恐怖の体験をしたのは 私が小学校3年生の夏休み、お盆のことです。母と出掛けた帰りに通りがかった、小さなお地蔵さんがきっかけでした。普段は何も気にせず通り過ぎていましたが、その時は なんとなく ただの気まぐれでそのお地蔵様に手を合わせ、「お元気ですか。」と声をかけました。
そして、通り過ぎました。しばらく歩いていると後ろに何かを感じ振り向くと、下を向いた女の人が少し離れたところにいました。
どうやら私達の後を付いてきているようで、母に「どうしてあの女の人はずっと下を向いているの?なんでついてきてるのかな。」と聞くと母は辺りを見渡し、「その人はどこにいるの?」と聞くので 後ろにいるよ、と答えました。
母は後ろを振り向き、私を見ました。
そういう冗談は面白くない。怖いからやめて。」少し気味が悪そうに母は私に言いました。冗談じゃないのに、と私は悔しく思いました。その後、家に着いたときは女の人はいなかったので 私はすっかりその女の人を忘れ、次の日 母と妹と近所のプールに行きました。
「妹はまだ幼稚園生だったので、私の腰のあたりの水深で一緒に遊んでいました。そのとき急に足を引っ張られ 沈みました。足が着くはずのところで足をつくことができず、立ち上がることも声をあげることもできませんでした。
足を自由に動かすことができなかったのです。溺れているところを母が腕をひっぱったところで やっと初めて立つことができました。
「なんでこんな浅いところで溺れるの。なんで溺れたの?」母に聞かれ、足を何かに引っ張られたと言っても、私と妹の周りに近づいたひとはいなかった、というのです。
妹も私に触ったりした人はいなかった、といいます。結局私が勝手に溺れたことにされてしまいましたが、あの時は何かに足を引っ張られて 自分の意思で動かすことができなかったのを覚えています。
プールに行った次の日、私は1人で本屋さんに行こうと思い自転車に乗りました。その帰りのことです。自転車に乗って走っていたとき、何もない平な道路で自転車が回転して転びました。私は吹き飛ばされましたが ケガはなく、飛ばされた方向におじさんがいたことで おじさんにぶつかり車道には行かずに済みました。
おじさんは「大丈夫?自転車何もないのにすごい回転したね。どうしたんだろう。お盆だからかな?ケガはない?気をつけて帰ってね。」お盆だからかな…そのおじさんの言葉が妙に心に残り、母にあったことを伝えました。
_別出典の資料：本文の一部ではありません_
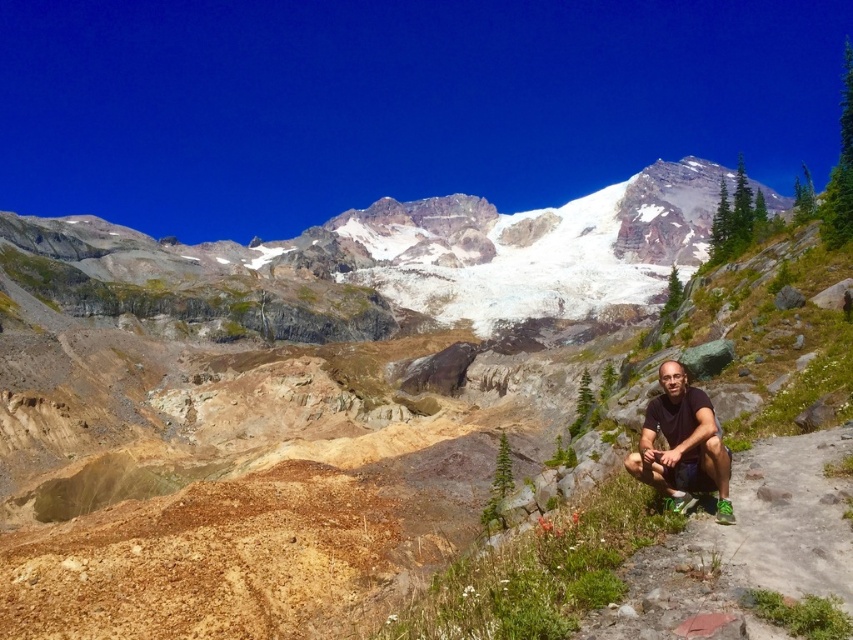 Who is higher up, white rocky mountain at upper center or matte black shorts at lower right?

white rocky mountain at upper center is higher up.

Describe the element at coordinates (437, 250) in the screenshot. I see `white rocky mountain at upper center` at that location.

I want to click on white rocky mountain at upper center, so click(437, 250). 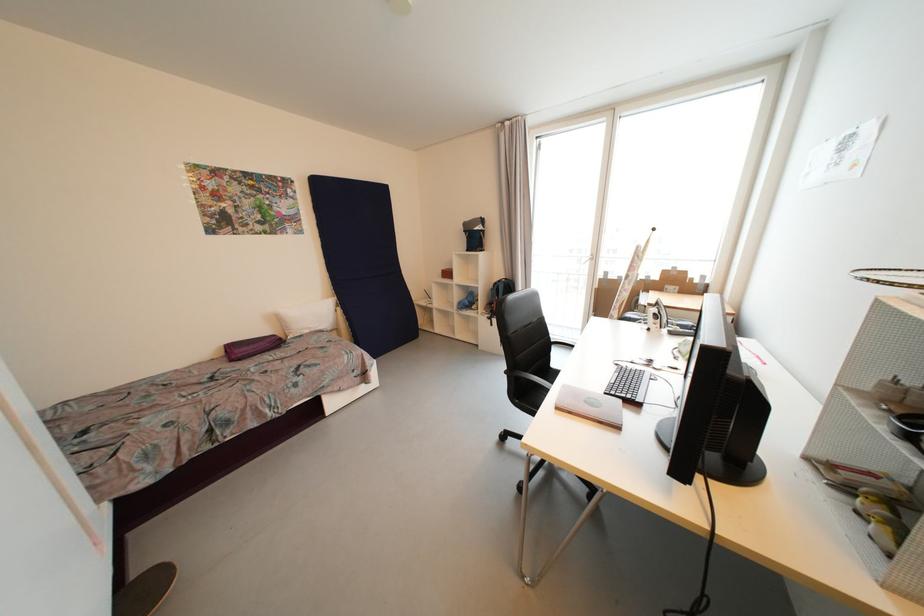 I want to click on chair armrest, so click(529, 378). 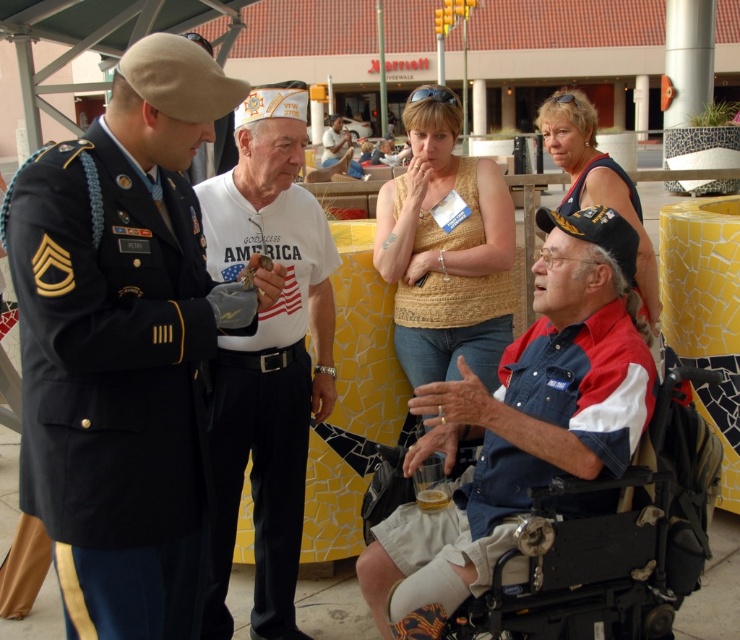 What is located at the coordinates point [445,248]?

The beige textured tank top at center is located at point [445,248]. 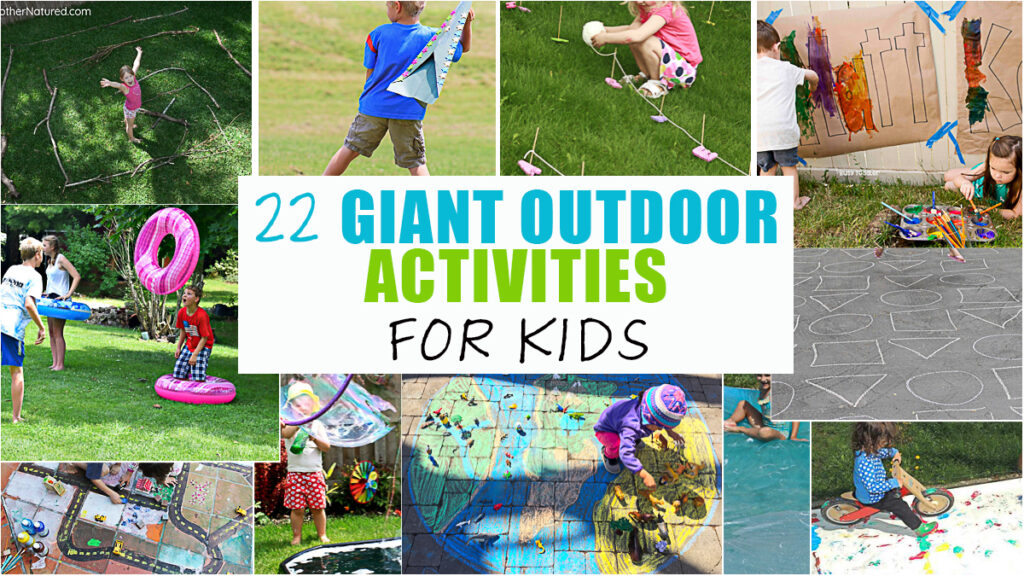 Identify the location of painting from child. (857, 75). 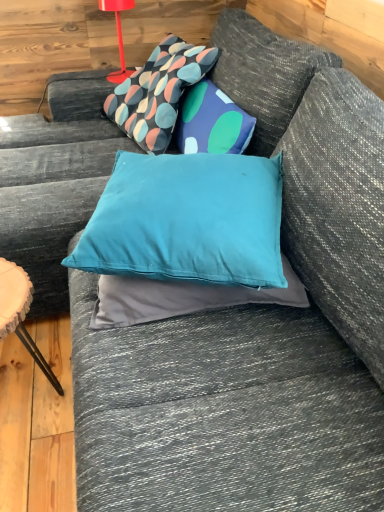 Question: Is patterned fabric pillow at upper center, which appears as the first pillow when viewed from the top, wider or thinner than matte red table lamp at upper left?

Choices:
 (A) wide
 (B) thin

Answer: (A)

Question: From a real-world perspective, is patterned fabric pillow at upper center, which appears as the first pillow when viewed from the top, physically located above or below matte red table lamp at upper left?

Choices:
 (A) above
 (B) below

Answer: (B)

Question: Which object is the farthest from the patterned fabric pillow at upper center, the 2th pillow ordered from the bottom?

Choices:
 (A) wooden side table at lower left
 (B) teal fabric pillow at center, which is the second pillow in back-to-front order
 (C) matte red table lamp at upper left

Answer: (A)

Question: Which is farther from the patterned fabric pillow at upper center, the first pillow positioned from the back?

Choices:
 (A) matte red table lamp at upper left
 (B) wooden side table at lower left
 (C) teal fabric pillow at center, which is the 1th pillow in bottom-to-top order

Answer: (B)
そして、その夜 金縛りに会いました。どうしても動けずにいると部屋の入口にあの女の人が立っていたのに気づいて、私は「来ないで!!」と叫ぶといなくなりました。それっきり、何度かプールに行きましたが 急に溺れることも、不自然に転ぶこともなくなりました。
後日、母に聞いたことですが私が「お元気ですか。」と声をかけたお地蔵さんは 前に交通事故があったところで、もう事故が起こらないように、と建てられたものでした。亡くなったのも女の人だったそうで 「お盆だったから声かけられて、付いて来ちゃったのかもね。」と言われ怖くなりました。